An argument against conventional schooling

I love education, but I hate schooling.  

I don’t necessarily hate schooling for what it did to me, as I escaped it with minimal damage. In fact, in some ways, I benefited from schooling, but my benefit came at the expense of others. And that is one of the reasons why I hate schooling.  

I come from a family where schooling is valued aspirationally, but accomplishment has always proven elusive. As of my senior year of high school, no one in my immediate family had graduated from high school, and to my knowledge no one in my extended family had ever attended college.   

In part because my family did not care what type of grades I earned, I never cared much myself. I would study for tests in the hallway before class, but I was not going to burn myself out when I had more serious concerns such as wishing girls liked me or hoping that I’d become a starter on the football team. I wanted to do well at school, but not enough that it ever weighed on me. 

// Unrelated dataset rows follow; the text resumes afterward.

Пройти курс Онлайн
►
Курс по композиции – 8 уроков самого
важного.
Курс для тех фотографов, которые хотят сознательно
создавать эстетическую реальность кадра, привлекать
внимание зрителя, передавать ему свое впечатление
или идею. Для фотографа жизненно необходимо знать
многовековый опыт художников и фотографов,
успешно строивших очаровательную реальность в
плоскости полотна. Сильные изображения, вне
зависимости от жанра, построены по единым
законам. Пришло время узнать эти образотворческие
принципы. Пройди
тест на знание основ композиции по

When the topic of college came up, my dad told me that the only way I could afford to go was if I got a full ride. And because I did not have straight A’s, it felt like I was too late in the game to do that. However, at the end of my junior year a teacher informed me that federal service academies were free to attend (in exchange for a military commitment). I decided I would apply to the U.S. Military Academy at West Point. When I learned that I needed to be near the top of my class to have a shot at getting in, I suddenly became concerned about my class ranking.

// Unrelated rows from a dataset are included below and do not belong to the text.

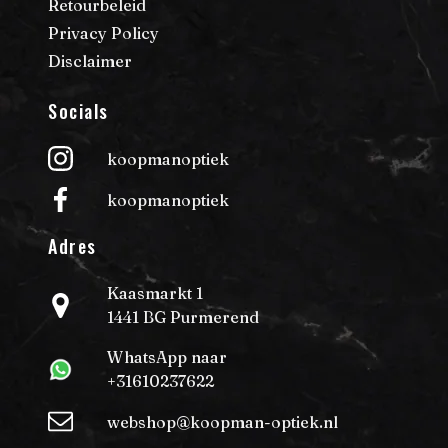
Retourbeleid
Privacy Policy
Disclaimer
Socials
koopmanoptiek
koopmanoptiek
Adres
Kaasmarkt 1
1441 BG Purmerend
WhatsApp naar
+31610237622
webshop@koopman-optiek.nl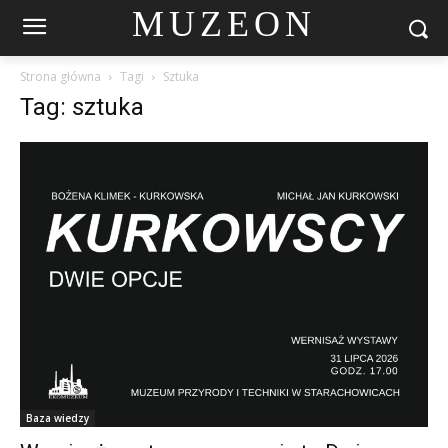
MUZEON
Strona główna
Tagi
Sztuka
Tag: sztuka
Baza wiedzy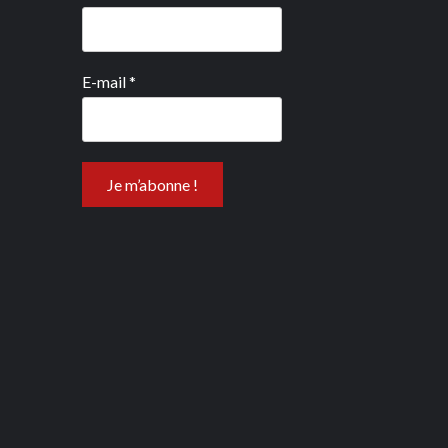
E-mail
*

For the first time I saw academic success as a competitive, relative measure. I could only do well if I left others, my classmates, behind. It would be many more years before I would fully realize that schooling is a sorting mechanism that provides access and opportunity to some, and denies it to most others. 

The sorting mechanism of schooling is great if you win, like I did, I suppose. It is not so great if you got sorted out, like the rest of my family did, though.

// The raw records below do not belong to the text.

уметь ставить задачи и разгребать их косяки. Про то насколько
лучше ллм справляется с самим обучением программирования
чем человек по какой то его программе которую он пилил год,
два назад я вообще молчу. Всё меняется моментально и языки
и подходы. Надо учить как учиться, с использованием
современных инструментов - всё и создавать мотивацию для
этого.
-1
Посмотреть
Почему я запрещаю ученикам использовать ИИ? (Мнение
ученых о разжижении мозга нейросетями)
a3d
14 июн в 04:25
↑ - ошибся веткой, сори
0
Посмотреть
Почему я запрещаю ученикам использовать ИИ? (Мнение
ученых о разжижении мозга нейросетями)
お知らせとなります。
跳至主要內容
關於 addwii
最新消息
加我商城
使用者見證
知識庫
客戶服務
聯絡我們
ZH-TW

In a competition, for every winner there has to be at least one loser. Without losers there can be no winners. But in the game of schooling, being a winner requires many losers. The quality of winning in schoolish pursuits is defined by the number of those who lost (e.g., valedictorian of a large class, admission into a college with a low admission rate). And while schools want to take credit for their winners, they don’t like to take credit for the losers. 

“Competition is for losers” is a mantra of Peter Thiel, the complicated investor who could easily be the poster child for “The Worst Person You Know Just Made A Great Point.” This mantra is central to his advice to entrepreneurs to seek out monopoly positions in his book Zero to One. Thiel argues that it is easier to be successful by avoiding competition than by trying to outcompete others. He writes, “All happy companies are different: each one earns a monopoly by solving a unique problem. All failed companies are the same: they failed to escape competition.” This logic applies to school-age people, as well. 

The reality is that without schooling, the losers–each of whom is a human being who wants to lead a meaningful life–would not be labeled as losers. The competition of schooling takes brilliant people with unlimited potential and declares that they are inadequate, curtailing future opportunities, and leading too many of them to conclude that perhaps they really are losers.  

Our educational system both drives and reflects our obsession with competition. Grades themselves allow precise measurement of each student’s competitiveness; pupils with the highest marks receive status and credentials. We teach every young person the same subjects in mostly the same ways, irrespective of individual talents and preferences. Students who don’t learn best by sitting still at a desk are made to feel somehow inferior.

Peter Thiel, Zero to One

And the winners are not immune from the consequences of competition, they are harmed, too. 

Children who excel on conventional measures like tests and assignments end up defining their identities in terms of this weirdly contrived academic parallel reality.

And it gets worse as students ascend to higher levels of the tournament. Elite students climb confidently until they reach a level of competition sufficiently intense to beat their dreams out of them. Higher education is the place where people who had big plans in high school get stuck in fierce rivalries with equally smart peers over conventional careers like management consulting and investment banking. For the privilege of being turned into conformists, students (or their families) pay hundreds of thousands of dollars in skyrocketing tuition that continues to outpace inflation.

Peter Thiel, Zero to One

The good news is that schooling is optional, at least in the United States and select other countries. Through homeschooling, unschooling, or radical alternative learning communities, young people can opt out of the unnecessary and harmful competition of schooling much easier than an entrepreneur can opt out of a competitive marketplace. And one of the greatest benefits of opting out of the competition of schooling is how much space that opens up for education to happen.